Jackie Was a Hero by Lawrence Harris

1996  Paperback, 147 pp.

£6.99 incl. postage from

The Cartoon Cave

P.O.Box 9138

London W3 7WQ.

ISBN 0 9526834 0 7

[This review first appeared in Stand To! No.47 September 1996] 

Aimed at young people aged 10-15, this story of a journey back in time by two schoolchildren visiting Picardy brings an extra depth to National Curriculum studies of the Great War. By way of a clever tim e-travelling device, twins Polly and Tommy track down the story of their great-great-uncle killed on the Somme. There is a further excursion into the Occupied France during the Second World War.

Issues of courage and cowardice are explored, in what seems to this age parent a readable and accessible way. 

There is a child-friendly map of the area, and a most attractively designed cover. Teachers parents  grandparents amongst Stand TO! Readers will welcome this book, an ideal Christmas present for our younger fellow-travellers. Below, one of them gives her verdict. 

Review by Ann Clayton

This book tells the story of twins, Polly and Tommy Matherson. When they are given a second-hand camcorder for their birthday they realise it can transport them through time. On a school field trip to France they try to do some research into the life and death of their great-grandfather's brother, Jackie Matherson, who at the age of sixteen had enlisted and gone to war.

He was believed to have been killed in action and had no known grave, but was he a hero or was he guilty of cowardice and desertion?

This is a children's book but I am sure that some adults would enjoy reading it and it would be very useful to teachers who may be teaching the First World War to their class. This story is really a mystery, with the twins acting as detectives, trying to solve the family puzzle. The final part of the story is provided by a long-lost French relative, also called Jack.

This would not have been my usual choice of  book. The cover gives the impression that it is an adult book but as the story went on I was pleasantly surprised. The only point I would make against the book is that if a child reading the story had no knowledge of the army, the Great War or the Western Front, and had no adult they could ask, they might not understand it completely. The author uses abbreviations and adult language which I sometimes found difficult to understand, and had to ask for an explanation. Perhaps a glossary would have helped.

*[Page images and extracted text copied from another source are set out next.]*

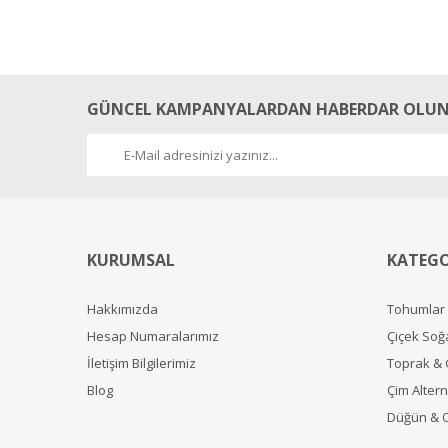
GÜNCEL KAMPANYALARDAN HABERDAR OLUN
KURUMSAL
KATEGO
Hakkımızda
Tohumlar
Hesap Numaralarımız
Çiçek Soğ
İletişim Bilgilerimiz
Toprak &
Blog
Çim Alterna
Düğün & 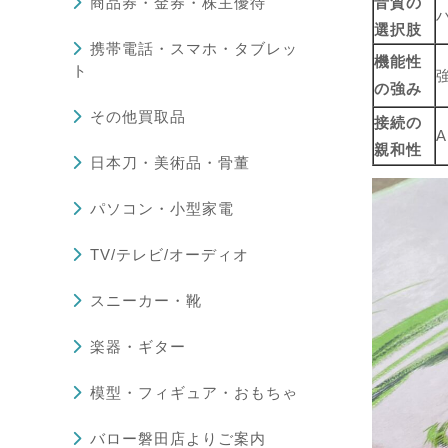
商品券・金券・株主優待
音質の
選択肢
携帯電話・スマホ・タブレッ
機能性
ト
の強み
その他買取品
接続の
親和性
日本刀・美術品・骨董
パソコン・小型家電
TV/テレビ/オーディオ
スニーカー・靴
楽器・ギター
模型・フィギュア・おもちゃ
バロー磐田店よりご案内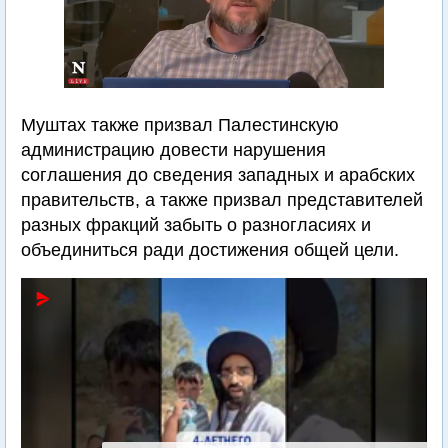
Муштах также призвал Палестинскую
администрацию довести нарушения
соглашения до сведения западных и арабских
правительств, а также призвал представителей
разных фракций забыть о разногласиях и
объединиться ради достижения общей цели.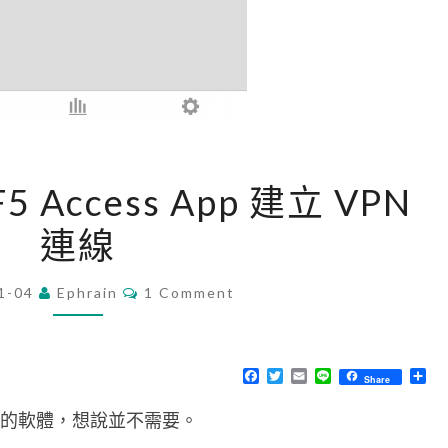
[
F5 Access App 建立 VPN
i
連線
P
h
C
1-04
Ephrain
o
1 Comment
O
M
n
M
e
E
N
F
T
E
L
分
Share
]
T
a
w
m
i
享
S
c
i
a
n
使
之類的軟體，想說並不需要。
e
t
i
e
b
t
l
用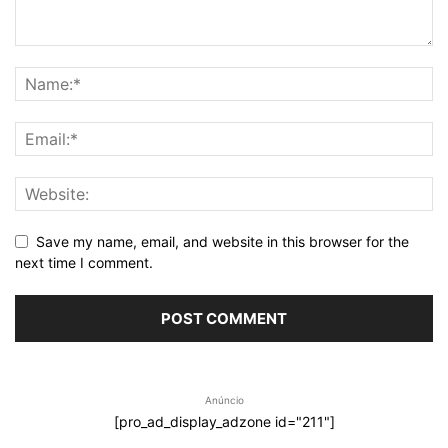
Save my name, email, and website in this browser for the
next time I comment.
Anúncio
[pro_ad_display_adzone id="211"]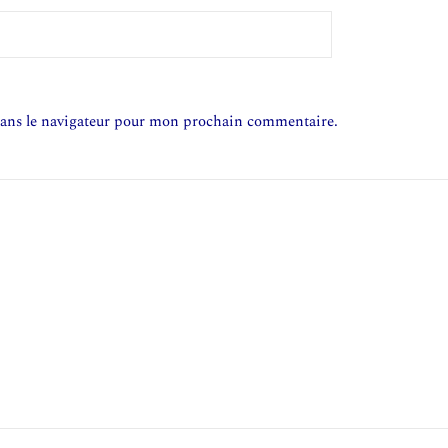
dans le navigateur pour mon prochain commentaire.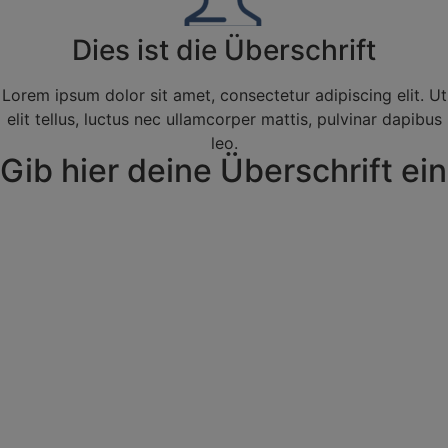
Dies ist die Überschrift
Lorem ipsum dolor sit amet, consectetur adipiscing elit. Ut
elit tellus, luctus nec ullamcorper mattis, pulvinar dapibus
leo.
Gib hier deine Überschrift ein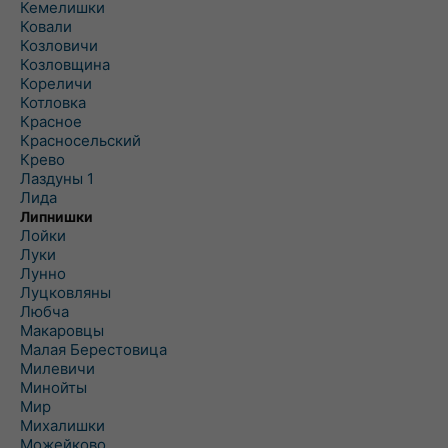
Кемелишки
Ковали
Козловичи
Козловщина
Кореличи
Котловка
Красное
Красносельский
Крево
Лаздуны 1
Лида
Липнишки
Лойки
Луки
Лунно
Луцковляны
Любча
Макаровцы
Малая Берестовица
Милевичи
Минойты
Мир
Михалишки
Можейково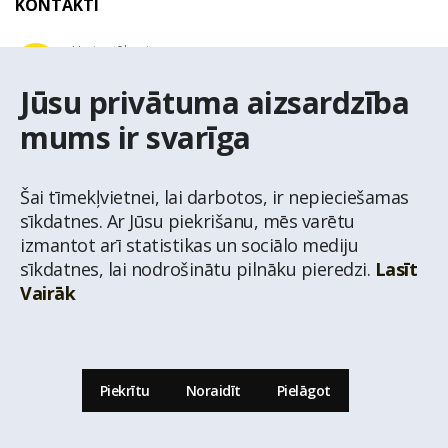
KONTAKTI
Uzziņu tālrunis
+371 67 032 300
Jūsu privātuma aizsardzība
mums ir svarīga
E-pasta adrese
latio@latio.lv
Šai tīmekļvietnei, lai darbotos, ir nepieciešamas
sīkdatnes. Ar Jūsu piekrišanu, mēs varētu
izmantot arī statistikas un sociālo mediju
sīkdatnes, lai nodrošinātu pilnāku pieredzi.
Lasīt
Vairāk
© Nekustamo īpašumu aģentūra Latio.
Aizliegta informācijas pārpublicēšana no
mājas lapas www.latio.lv bez Latio rakstiskas atļaujas. Lapā izmantoti Valsts Adrešu
reģistra Adrešu klasifikatora dati,
© Valsts zemes dienests.
Piekrītu
Noraidīt
Pielāgot
Uz lapas augšu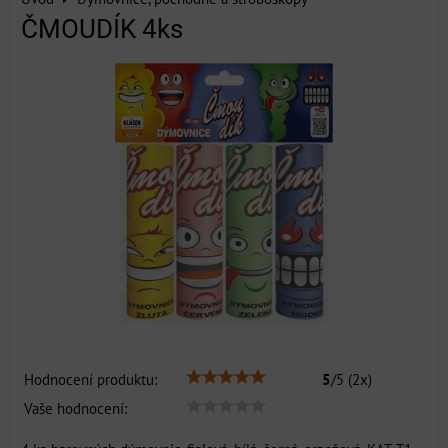
ČMOUDÍK 4ks
Hodnocení produktu:
5
/
5
(
2
x)
Vaše hodnocení: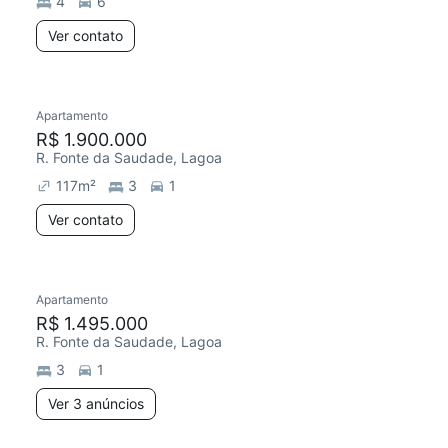
4
6
Ver contato
Apartamento
Redecorar
R$ 1.900.000
R. Fonte da Saudade, Lagoa
117
m²
3
1
Ver contato
3 anúncios
Apartamento
Redecorar
R$ 1.495.000
R. Fonte da Saudade, Lagoa
3
1
Ver 3 anúncios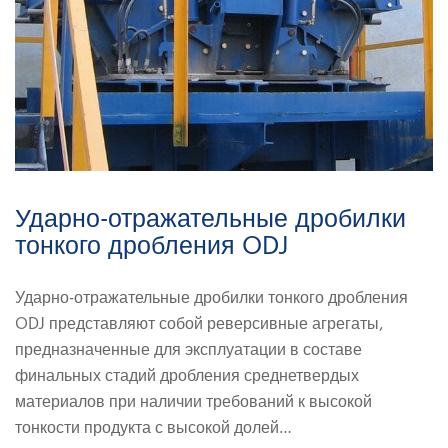
Ударно-отражательные дробилки
тонкого дробления ODJ
Ударно-отражательные дробилки тонкого дробления
ODJ представляют собой реверсивные агрегаты,
предназначенные для эксплуатации в составе
финальных стадий дробления среднетвердых
материалов при наличии требований к высокой
тонкости продукта с высокой долей…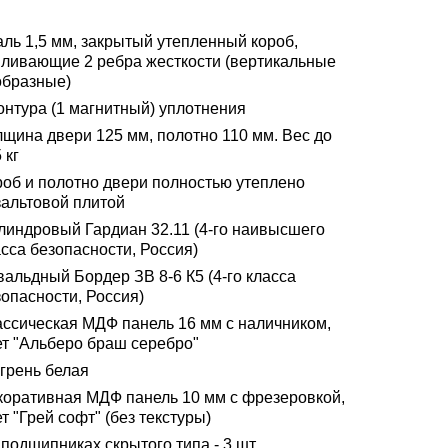
аль 1,5 мм, закрытый утепленный короб,
иливающие 2 ребра жесткости (вертикальные
образные)
онтура (1 магнитный) уплотнения
лщина двери 125 мм, полотно 110 мм. Вес до
 кг
роб и полотно двери полностью утеплено
зальтовой плитой
линдровый Гардиан 32.11 (4-го наивысшего
сса безопасности, Россия)
альдный Бордер ЗВ 8-6 К5 (4-го класса
опасности, Россия)
ассическая МДФ панель 16 мм с наличником,
ет "Альберо браш серебро"
грень белая
коративная МДФ панель 10 мм с фрезеровкой,
т "Грей софт" (без текстуры)
подшипниках скрытого типа - 3 шт.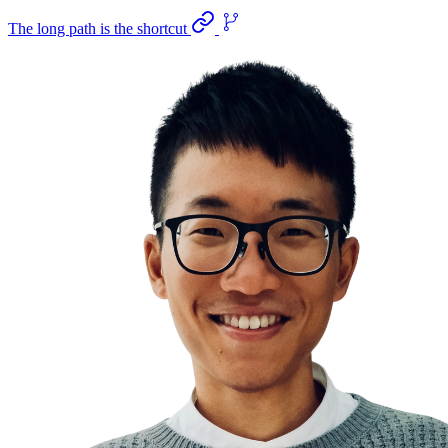
The long path is the shortcut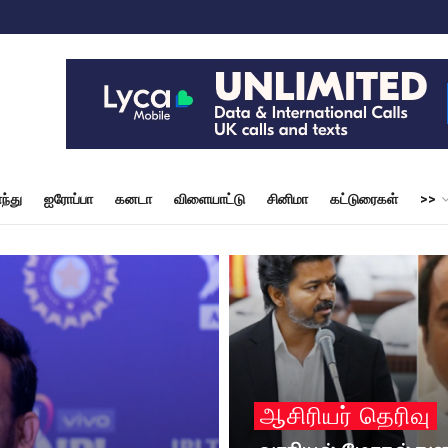
ந்து
ஐரோப்பா
கனடா
விளையாட்டு
சினிமா
கட்டுரைகள்
>>
ஆசிரியர் தெரிவு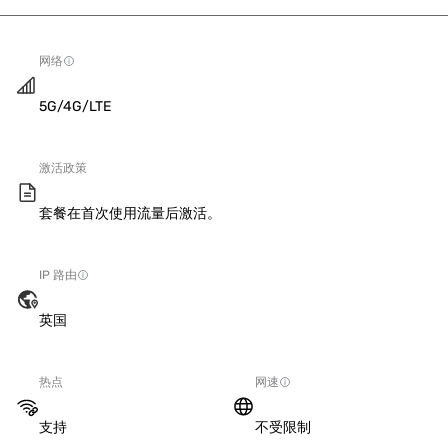
网络
5G/4G/LTE
激活政策
套餐在首次使用流量后激活。
IP 路由
英国
热点
网速
支持
不受限制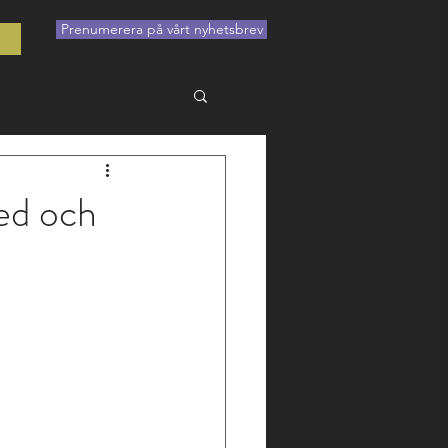
Prenumerera på vårt nyhetsbrev
t
med och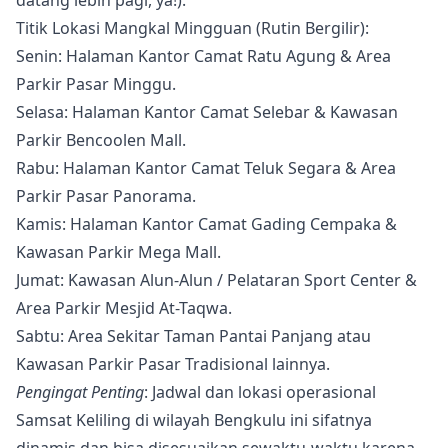
Titik Lokasi Mangkal Mingguan (Rutin Bergilir):
Senin: Halaman Kantor Camat Ratu Agung & Area
Parkir Pasar Minggu.
Selasa: Halaman Kantor Camat Selebar & Kawasan
Parkir Bencoolen Mall.
Rabu: Halaman Kantor Camat Teluk Segara & Area
Parkir Pasar Panorama.
Kamis: Halaman Kantor Camat Gading Cempaka &
Kawasan Parkir Mega Mall.
Jumat: Kawasan Alun-Alun / Pelataran Sport Center &
Area Parkir Mesjid At-Taqwa.
Sabtu: Area Sekitar Taman Pantai Panjang atau
Kawasan Parkir Pasar Tradisional lainnya.
Pengingat Penting
: Jadwal dan lokasi operasional
Samsat Keliling di wilayah Bengkulu ini sifatnya
dinamis dan bisa disesuaikan sewaktu-waktu karena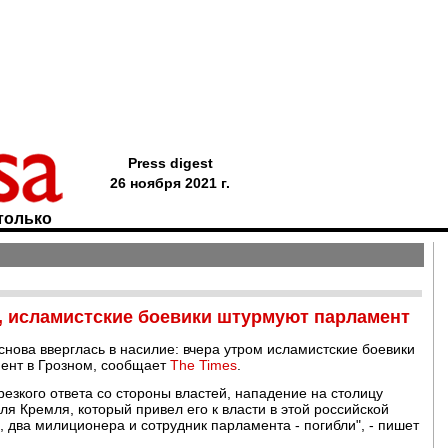
Press digest
26 ноября 2021 г.
только
, исламистские боевики штурмуют парламент
снова вверглась в насилие: вчера утром исламистские боевики
ент в Грозном, сообщает
The Times
.
резкого ответа со стороны властей, нападение на столицу
я Кремля, который привел его к власти в этой российской
, два милиционера и сотрудник парламента - погибли", - пишет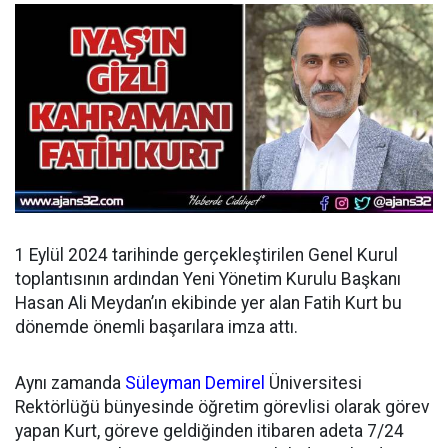
1 Eylül 2024 tarihinde gerçekleştirilen Genel Kurul
toplantısının ardından
Yeni Yönetim Kurulu Başkanı
Hasan Ali Meydan’ın ekibinde yer alan Fatih Kurt bu
dönemde önemli başarılara imza attı.
Aynı zamanda
Süleyman Demirel
Üniversitesi
Rektörlüğü bünyesinde öğretim görevlisi olarak görev
yapan Kurt, göreve geldiğinden itibaren adeta 7/24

Review by Fiona Bratherton, aged 10 years

Revisiting old book reviews

Reading 'Jackie Was a Hero' in 2021 one is struck by how dated it is, first of all in its somewhat Enid Blyton view of boys and girls but of course the way technology has moved on - a camcorder that takes video tapes isn't going to wash with a readership in the 2020s. For someone with knowledge of the era and how things were done, the suggestion that a 16 year old would need to go to a recruitment office with a forged birth certificate is of course nonsense, while a teenage civilian making it to a clearing station to hold the hand of her injured boyfriend is somewhat far fetched too. That said the effort to involve and engage a young adult readership with events of both the first and then the second world war is commendable.

The 10 year old reviewer is right to be critical of the cover - a copy from a well-known photograph of men in the trenches. What she hadn't noticed, nor I until just now, is that on the horizon there are two characters on bikes - each a pot shot for a sniper until you learn that those able to time-travel courtesy of the magical camcorder are rendered invisible to those around them (yet in Tommy and nurse outfits nonetheless).

An imperfect volume, of its time with a limited readership then and none now.